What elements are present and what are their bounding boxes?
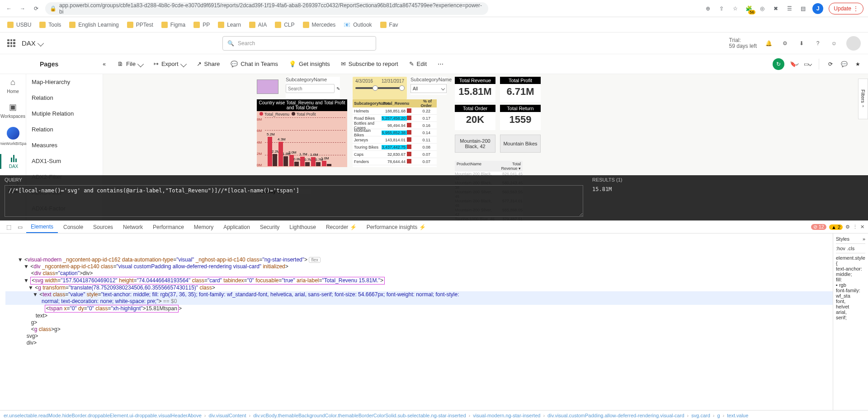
page-item[interactable]: Relation <box>26 121 103 137</box>
bookmark-learn[interactable]: Learn <box>218 22 241 28</box>
devtools-tab[interactable]: Memory <box>189 221 218 233</box>
styles-pane[interactable]: Styles» :hov.cls element.style { text-an… <box>833 233 868 410</box>
search-input[interactable]: 🔍Search <box>222 36 376 51</box>
rail-home[interactable]: ⌂Home <box>0 78 26 94</box>
extensions-icon[interactable]: 🧩56 <box>745 5 753 13</box>
bookmark-mercedes[interactable]: Mercedes <box>303 22 336 28</box>
xpath-query-input[interactable] <box>5 185 583 217</box>
comment-icon[interactable]: 💬 <box>840 60 848 68</box>
rail-jamie[interactable]: JamieWorkBISpace <box>0 127 26 146</box>
table-row[interactable]: Caps32,830.670.07 <box>353 151 437 158</box>
table-row[interactable]: Fenders78,644.440.07 <box>353 158 437 165</box>
favorite-icon[interactable]: ★ <box>854 60 862 68</box>
table-row[interactable]: Jerseys143,814.010.11 <box>353 136 437 144</box>
elements-tree[interactable]: ▼ <visual-modern _ngcontent-app-id-c162 … <box>0 233 833 410</box>
devtools-more-icon[interactable]: ⋮ <box>853 224 858 230</box>
bookmark-outlook[interactable]: 📧Outlook <box>344 22 372 28</box>
bookmark-figma[interactable]: Figma <box>161 22 185 28</box>
devtools-tab[interactable]: Recorder ⚡ <box>321 221 361 233</box>
ext3-icon[interactable]: ☰ <box>785 5 793 13</box>
star-icon[interactable]: ☆ <box>731 5 739 13</box>
share-button[interactable]: ↗ Share <box>192 57 225 71</box>
share-icon[interactable]: ⇪ <box>717 5 726 13</box>
subcategory-table[interactable]: SubcategoryNameTotal_Revenu% of OrderHel… <box>353 99 437 167</box>
country-bar-chart[interactable]: Country wise Total_Revenu and Total Prof… <box>257 99 347 167</box>
kpi-card[interactable]: Total Order20K <box>455 105 495 130</box>
view-icon[interactable]: ▭ <box>803 60 811 68</box>
rail-workspaces[interactable]: ▣Workspaces <box>0 102 26 119</box>
refresh-icon[interactable]: ⟳ <box>826 60 835 68</box>
table-row[interactable]: Helmets188,851.680.22 <box>353 107 437 115</box>
breadcrumb-item[interactable]: visual-modern.ng-star-inserted <box>473 413 540 418</box>
bookmark-usbu[interactable]: USBU <box>7 22 31 28</box>
devtools-tab[interactable]: Elements <box>26 221 58 233</box>
help-icon[interactable]: ? <box>814 39 822 47</box>
page-item[interactable]: Map-Hierarchy <box>26 74 103 90</box>
dropdown-input[interactable]: All <box>410 84 447 93</box>
ext4-icon[interactable]: ▤ <box>799 5 807 13</box>
workspace-dropdown[interactable]: DAX <box>22 39 43 47</box>
date-slicer[interactable]: 4/3/201612/31/2017 <box>353 77 407 99</box>
file-menu[interactable]: 🗎 File <box>113 57 147 71</box>
bookmark-english-learning[interactable]: English Learning <box>69 22 118 28</box>
bookmark-clp[interactable]: CLP <box>275 22 294 28</box>
devtools-tab[interactable]: Sources <box>89 221 118 233</box>
subcategory-slicer[interactable]: SubcategoryName ✎ <box>286 77 340 99</box>
forward-icon[interactable]: → <box>18 4 27 13</box>
kpi-card[interactable]: Total Return1559 <box>500 105 541 130</box>
user-avatar[interactable] <box>846 36 861 51</box>
hov-toggle[interactable]: :hov <box>836 246 845 251</box>
devtools-tab[interactable]: Lighthouse <box>285 221 321 233</box>
devtools-settings-icon[interactable]: ⚙ <box>845 224 850 230</box>
error-count[interactable]: ⊘ 12 <box>811 224 826 230</box>
devtools-tab[interactable]: Network <box>118 221 147 233</box>
bookmark-fav[interactable]: Fav <box>380 22 398 28</box>
subcategory-dropdown-slicer[interactable]: SubcategoryName All <box>410 77 447 95</box>
eraser-icon[interactable]: ✎ <box>336 86 340 91</box>
warn-count[interactable]: ▲ 2 <box>829 224 843 230</box>
bookmark-aia[interactable]: AIA <box>249 22 267 28</box>
bookmark-pp[interactable]: PP <box>193 22 210 28</box>
inspect-icon[interactable]: ⬚ <box>4 224 14 230</box>
breadcrumb-item[interactable]: div.visual.customPadding.allow-deferred-… <box>547 413 684 418</box>
export-menu[interactable]: ↦ Export <box>149 57 190 71</box>
app-launcher-icon[interactable] <box>7 39 15 47</box>
devtools-tab[interactable]: Security <box>255 221 284 233</box>
filters-pane-collapsed[interactable]: Filters › <box>858 79 868 119</box>
download-icon[interactable]: ⬇ <box>797 39 806 47</box>
devtools-breadcrumb[interactable]: er.unselectable.readMode.hideBorder.drop… <box>0 410 868 420</box>
date-slider[interactable] <box>355 87 404 89</box>
devtools-close-icon[interactable]: ✕ <box>860 224 864 230</box>
settings-icon[interactable]: ⚙ <box>781 39 789 47</box>
table-row[interactable]: Mountain Bikes5,955,852.380.14 <box>353 129 437 136</box>
profile-avatar[interactable]: J <box>812 3 823 14</box>
cls-toggle[interactable]: .cls <box>847 246 855 251</box>
breadcrumb-item[interactable]: er.unselectable.readMode.hideBorder.drop… <box>4 413 202 418</box>
kpi-gray-card[interactable]: Mountain-200 Black, 42 <box>455 135 495 153</box>
update-button[interactable]: Update ⋮ <box>829 3 863 14</box>
devtools-tab[interactable]: Console <box>59 221 88 233</box>
breadcrumb-item[interactable]: text.value <box>727 413 748 418</box>
page-item[interactable]: Measures <box>26 137 103 153</box>
ext2-icon[interactable]: ✖ <box>772 5 780 13</box>
feedback-icon[interactable]: ☺ <box>830 39 838 47</box>
ext1-icon[interactable]: ◎ <box>758 5 766 13</box>
kpi-gray-card[interactable]: Mountain Bikes <box>500 135 541 153</box>
color-swatch-visual[interactable] <box>257 79 278 94</box>
table-row[interactable]: Touring Bikes3,437,442.750.08 <box>353 144 437 151</box>
back-icon[interactable]: ← <box>5 4 14 13</box>
device-icon[interactable]: ▭ <box>15 224 25 230</box>
more-menu[interactable]: ⋯ <box>433 57 448 71</box>
notifications-icon[interactable]: 🔔 <box>765 39 773 47</box>
kpi-card[interactable]: Total Profit6.71M <box>500 77 541 102</box>
chat-teams-button[interactable]: 💬 Chat in Teams <box>226 57 283 71</box>
breadcrumb-item[interactable]: div.visualContent <box>209 413 246 418</box>
kpi-card[interactable]: Total Revenue15.81M <box>455 77 495 102</box>
rail-dax-active[interactable]: DAX <box>0 154 26 169</box>
bookmark-pptest[interactable]: PPTest <box>127 22 153 28</box>
slicer-search-input[interactable] <box>286 84 335 93</box>
breadcrumb-item[interactable]: g <box>717 413 720 418</box>
bookmark-tools[interactable]: Tools <box>39 22 61 28</box>
url-bar[interactable]: 🔒 app.powerbi.com/groups/cbfe1a83-d288-4… <box>45 2 488 15</box>
breadcrumb-item[interactable]: div.vcBody.themableBackgroundColor.thema… <box>253 413 466 418</box>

++++

## Exercise instructions
Which lines of the data include "unselectable"? Copy each of them.

## Response to the task
devtools-breadcrumb[interactable]: er.unselectable.readMode.hideBorder.drop… <box>0 410 868 420</box>
breadcrumb-item[interactable]: er.unselectable.readMode.hideBorder.drop… <box>4 413 202 418</box>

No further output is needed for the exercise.